In mid-2016, we introduced Structured Steaming, a new stream processing engine built on Spark SQL that revolutionized how developers can write stream processing application without having to reason about having to reason about streaming. It allows the user to express their streaming computations the same way you would express a batch computation on static data. The Spark SQL engine takes care of running it incrementally and continuously updating the final result as streaming data continues to arrive. It truly unifies batch, streaming and interactive processing in the same Datasets/DataFrames API and the same optimized Spark SQL processing engine.

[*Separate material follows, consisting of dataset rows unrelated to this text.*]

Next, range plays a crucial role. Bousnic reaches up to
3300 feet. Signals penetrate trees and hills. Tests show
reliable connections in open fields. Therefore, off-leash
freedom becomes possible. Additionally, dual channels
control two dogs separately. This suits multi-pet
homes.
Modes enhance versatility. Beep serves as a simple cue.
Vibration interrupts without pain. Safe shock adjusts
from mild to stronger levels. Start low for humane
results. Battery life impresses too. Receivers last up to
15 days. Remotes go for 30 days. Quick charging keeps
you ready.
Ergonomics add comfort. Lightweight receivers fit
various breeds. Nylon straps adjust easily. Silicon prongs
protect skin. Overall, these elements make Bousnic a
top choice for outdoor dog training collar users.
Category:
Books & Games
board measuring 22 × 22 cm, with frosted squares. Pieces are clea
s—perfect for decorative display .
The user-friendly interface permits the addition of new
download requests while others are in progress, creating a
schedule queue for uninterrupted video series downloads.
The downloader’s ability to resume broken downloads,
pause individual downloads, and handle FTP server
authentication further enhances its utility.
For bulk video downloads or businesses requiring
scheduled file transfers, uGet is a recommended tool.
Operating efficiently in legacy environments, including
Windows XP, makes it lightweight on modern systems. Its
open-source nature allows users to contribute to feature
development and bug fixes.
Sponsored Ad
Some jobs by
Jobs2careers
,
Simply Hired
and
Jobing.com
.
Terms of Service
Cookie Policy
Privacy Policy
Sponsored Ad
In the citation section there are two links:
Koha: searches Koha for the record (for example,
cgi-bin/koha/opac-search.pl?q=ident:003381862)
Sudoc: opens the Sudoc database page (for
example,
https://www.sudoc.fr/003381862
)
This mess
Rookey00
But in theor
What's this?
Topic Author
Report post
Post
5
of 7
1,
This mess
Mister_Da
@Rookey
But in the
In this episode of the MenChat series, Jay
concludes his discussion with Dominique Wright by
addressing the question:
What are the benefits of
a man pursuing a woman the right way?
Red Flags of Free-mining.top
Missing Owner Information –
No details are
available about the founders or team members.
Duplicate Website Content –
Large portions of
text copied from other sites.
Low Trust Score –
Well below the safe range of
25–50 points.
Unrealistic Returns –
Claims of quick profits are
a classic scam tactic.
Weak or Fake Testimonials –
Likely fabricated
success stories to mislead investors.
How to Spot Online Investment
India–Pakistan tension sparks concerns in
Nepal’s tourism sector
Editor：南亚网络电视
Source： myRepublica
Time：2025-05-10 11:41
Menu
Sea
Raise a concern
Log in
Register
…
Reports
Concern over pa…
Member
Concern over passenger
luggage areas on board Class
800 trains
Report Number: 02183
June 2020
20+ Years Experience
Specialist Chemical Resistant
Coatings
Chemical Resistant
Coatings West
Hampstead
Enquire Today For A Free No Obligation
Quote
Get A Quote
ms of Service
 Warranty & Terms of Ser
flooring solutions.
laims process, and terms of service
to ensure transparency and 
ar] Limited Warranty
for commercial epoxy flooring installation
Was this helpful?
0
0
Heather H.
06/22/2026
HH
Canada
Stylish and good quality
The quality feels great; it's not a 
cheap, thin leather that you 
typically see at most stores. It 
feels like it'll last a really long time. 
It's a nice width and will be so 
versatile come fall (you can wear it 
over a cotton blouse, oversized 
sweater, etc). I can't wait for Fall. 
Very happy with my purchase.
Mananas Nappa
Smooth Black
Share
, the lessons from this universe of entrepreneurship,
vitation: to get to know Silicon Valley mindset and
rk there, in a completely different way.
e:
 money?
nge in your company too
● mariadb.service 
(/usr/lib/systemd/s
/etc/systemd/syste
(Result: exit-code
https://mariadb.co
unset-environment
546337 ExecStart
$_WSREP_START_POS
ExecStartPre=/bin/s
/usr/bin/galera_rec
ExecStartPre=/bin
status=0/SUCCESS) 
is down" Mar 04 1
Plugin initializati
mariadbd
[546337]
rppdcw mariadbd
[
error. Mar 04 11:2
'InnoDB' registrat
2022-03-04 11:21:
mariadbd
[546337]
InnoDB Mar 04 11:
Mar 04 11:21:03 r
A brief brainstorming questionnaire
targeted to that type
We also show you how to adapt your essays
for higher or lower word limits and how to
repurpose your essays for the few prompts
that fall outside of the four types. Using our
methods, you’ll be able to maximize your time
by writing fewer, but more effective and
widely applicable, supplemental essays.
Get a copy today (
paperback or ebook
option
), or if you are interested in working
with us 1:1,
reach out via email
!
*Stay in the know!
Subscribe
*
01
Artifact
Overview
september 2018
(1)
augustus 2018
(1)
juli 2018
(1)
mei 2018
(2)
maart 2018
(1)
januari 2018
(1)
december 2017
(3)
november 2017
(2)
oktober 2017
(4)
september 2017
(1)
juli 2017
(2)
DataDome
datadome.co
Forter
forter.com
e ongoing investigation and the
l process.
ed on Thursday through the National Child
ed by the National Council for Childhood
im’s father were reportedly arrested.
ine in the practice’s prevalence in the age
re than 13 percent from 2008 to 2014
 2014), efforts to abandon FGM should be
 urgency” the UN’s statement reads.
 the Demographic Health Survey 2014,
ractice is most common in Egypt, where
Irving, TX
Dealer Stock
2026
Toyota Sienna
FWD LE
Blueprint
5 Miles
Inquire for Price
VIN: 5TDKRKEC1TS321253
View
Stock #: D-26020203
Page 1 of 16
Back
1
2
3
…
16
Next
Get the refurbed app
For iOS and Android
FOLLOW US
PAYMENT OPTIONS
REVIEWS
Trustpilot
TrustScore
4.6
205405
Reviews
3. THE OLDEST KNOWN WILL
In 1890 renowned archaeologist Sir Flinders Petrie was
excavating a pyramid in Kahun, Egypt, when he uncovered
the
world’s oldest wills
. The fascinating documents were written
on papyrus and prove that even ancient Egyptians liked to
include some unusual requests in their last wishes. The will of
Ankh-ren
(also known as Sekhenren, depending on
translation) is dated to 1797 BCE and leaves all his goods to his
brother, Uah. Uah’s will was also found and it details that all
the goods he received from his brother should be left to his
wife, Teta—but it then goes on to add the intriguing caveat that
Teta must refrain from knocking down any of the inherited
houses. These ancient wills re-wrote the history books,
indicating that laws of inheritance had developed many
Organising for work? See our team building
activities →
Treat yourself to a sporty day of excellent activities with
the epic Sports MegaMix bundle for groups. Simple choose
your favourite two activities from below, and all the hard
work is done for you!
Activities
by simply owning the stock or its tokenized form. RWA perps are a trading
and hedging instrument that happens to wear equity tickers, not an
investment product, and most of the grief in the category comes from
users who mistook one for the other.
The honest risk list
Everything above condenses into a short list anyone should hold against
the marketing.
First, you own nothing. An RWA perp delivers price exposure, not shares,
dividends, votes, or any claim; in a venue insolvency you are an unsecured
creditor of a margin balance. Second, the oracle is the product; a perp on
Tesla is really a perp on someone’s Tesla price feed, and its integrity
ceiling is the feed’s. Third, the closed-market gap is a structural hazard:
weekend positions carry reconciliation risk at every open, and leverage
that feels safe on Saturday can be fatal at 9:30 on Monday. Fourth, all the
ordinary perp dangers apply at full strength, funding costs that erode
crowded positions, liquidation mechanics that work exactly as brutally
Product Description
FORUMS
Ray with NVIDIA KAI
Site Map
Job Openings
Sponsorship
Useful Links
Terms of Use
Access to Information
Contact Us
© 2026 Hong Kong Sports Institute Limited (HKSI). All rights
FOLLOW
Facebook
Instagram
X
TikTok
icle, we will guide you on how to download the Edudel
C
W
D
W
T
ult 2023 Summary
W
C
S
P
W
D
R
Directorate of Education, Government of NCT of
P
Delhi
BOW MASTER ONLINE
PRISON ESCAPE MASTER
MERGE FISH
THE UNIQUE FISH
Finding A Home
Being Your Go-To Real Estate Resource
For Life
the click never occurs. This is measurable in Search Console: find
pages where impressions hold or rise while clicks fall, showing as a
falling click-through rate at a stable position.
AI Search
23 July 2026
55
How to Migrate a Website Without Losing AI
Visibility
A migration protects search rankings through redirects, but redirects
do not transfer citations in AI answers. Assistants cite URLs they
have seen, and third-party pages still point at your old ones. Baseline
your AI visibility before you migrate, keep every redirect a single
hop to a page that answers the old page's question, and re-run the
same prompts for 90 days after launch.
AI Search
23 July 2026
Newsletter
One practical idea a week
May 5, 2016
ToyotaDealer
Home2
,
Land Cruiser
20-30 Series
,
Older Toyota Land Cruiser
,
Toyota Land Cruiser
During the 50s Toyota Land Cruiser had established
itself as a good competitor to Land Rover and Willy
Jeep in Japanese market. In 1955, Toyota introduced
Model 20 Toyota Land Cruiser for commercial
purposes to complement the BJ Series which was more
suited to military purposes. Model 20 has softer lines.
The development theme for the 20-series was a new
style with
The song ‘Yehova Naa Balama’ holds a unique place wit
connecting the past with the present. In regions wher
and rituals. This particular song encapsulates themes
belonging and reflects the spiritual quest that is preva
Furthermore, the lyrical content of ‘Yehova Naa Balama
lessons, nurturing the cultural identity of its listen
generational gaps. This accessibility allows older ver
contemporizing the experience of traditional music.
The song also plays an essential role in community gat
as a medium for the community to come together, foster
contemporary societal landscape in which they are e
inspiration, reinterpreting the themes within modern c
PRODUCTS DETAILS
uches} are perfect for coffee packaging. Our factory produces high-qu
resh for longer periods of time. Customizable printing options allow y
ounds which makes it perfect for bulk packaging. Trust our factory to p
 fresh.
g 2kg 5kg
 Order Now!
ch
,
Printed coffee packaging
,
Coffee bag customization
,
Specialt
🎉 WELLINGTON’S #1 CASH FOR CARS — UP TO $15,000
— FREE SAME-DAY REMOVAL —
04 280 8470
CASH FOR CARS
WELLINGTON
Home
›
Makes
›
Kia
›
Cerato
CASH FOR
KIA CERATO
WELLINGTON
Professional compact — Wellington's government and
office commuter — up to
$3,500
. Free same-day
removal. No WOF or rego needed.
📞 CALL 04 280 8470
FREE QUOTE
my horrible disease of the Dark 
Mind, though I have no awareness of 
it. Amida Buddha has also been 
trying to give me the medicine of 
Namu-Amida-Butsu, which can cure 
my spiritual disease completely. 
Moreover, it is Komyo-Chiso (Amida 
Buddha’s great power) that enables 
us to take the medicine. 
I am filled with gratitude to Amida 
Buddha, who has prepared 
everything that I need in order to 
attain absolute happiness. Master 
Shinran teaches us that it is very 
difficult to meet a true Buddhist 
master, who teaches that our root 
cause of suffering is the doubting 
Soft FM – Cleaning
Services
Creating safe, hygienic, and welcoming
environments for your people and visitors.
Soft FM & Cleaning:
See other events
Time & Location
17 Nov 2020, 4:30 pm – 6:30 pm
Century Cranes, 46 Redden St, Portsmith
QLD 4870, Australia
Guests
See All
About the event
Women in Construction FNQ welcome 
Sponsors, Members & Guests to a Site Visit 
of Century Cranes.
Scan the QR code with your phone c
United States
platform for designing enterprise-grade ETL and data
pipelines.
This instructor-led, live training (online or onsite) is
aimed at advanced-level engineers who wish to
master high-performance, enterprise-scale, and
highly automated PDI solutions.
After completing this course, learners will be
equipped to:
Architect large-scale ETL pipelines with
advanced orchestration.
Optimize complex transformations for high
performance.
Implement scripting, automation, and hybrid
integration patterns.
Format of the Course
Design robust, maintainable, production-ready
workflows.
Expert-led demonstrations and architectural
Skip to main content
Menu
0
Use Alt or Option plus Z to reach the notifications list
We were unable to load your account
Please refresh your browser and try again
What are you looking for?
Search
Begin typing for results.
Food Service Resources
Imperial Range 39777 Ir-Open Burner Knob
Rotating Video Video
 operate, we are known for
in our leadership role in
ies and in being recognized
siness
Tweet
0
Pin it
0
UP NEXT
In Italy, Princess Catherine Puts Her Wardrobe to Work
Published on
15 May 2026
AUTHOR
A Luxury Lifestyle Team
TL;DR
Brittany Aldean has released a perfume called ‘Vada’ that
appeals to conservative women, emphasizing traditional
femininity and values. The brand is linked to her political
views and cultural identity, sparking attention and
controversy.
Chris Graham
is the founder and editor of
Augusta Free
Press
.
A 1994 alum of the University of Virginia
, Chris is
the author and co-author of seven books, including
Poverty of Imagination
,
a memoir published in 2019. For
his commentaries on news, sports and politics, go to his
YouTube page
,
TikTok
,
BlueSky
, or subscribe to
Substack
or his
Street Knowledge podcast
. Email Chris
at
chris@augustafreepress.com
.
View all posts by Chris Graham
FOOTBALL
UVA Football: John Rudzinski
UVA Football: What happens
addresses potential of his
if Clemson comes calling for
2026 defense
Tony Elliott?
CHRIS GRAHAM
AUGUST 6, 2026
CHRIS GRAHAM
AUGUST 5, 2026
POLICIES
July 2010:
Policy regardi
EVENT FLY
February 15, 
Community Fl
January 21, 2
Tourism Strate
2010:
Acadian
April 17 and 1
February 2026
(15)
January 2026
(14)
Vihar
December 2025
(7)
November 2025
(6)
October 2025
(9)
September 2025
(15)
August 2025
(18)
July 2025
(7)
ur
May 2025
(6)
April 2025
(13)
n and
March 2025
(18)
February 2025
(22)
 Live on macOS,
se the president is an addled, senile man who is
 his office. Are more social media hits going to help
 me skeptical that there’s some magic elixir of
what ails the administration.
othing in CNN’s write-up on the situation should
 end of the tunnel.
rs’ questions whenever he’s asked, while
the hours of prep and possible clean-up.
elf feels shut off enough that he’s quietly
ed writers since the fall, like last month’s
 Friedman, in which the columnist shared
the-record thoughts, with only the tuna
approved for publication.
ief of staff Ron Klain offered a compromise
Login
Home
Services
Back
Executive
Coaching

The initial alpha release of Structured Streaming in Apache Spark 2.0 introduced the basic aggregation APIs and files as streaming source and sink. Since we have put in a lot of work to make it ready for production use. In this talk, I am going to talk in more detail about the major features we have added, the recipes for using them in production, and the exciting new features we have plans for in future releases. Some of these features are as follows.
– Design and use of the Kafka Source
– Support for watermarks and event-time processing
– Support for more operations and output modes
Tathagata Das is an Apache Spark committer and a member of the PMC. He's the lead developer behind Spark Streaming, which he started while a PhD student in the UC Berkeley AMPLab, and is currently employed at Databricks. Prior to Databricks, Tathagata worked at the AMPLab, conducting research about data-center frameworks and networks with Scott Shenker and Ion Stoica.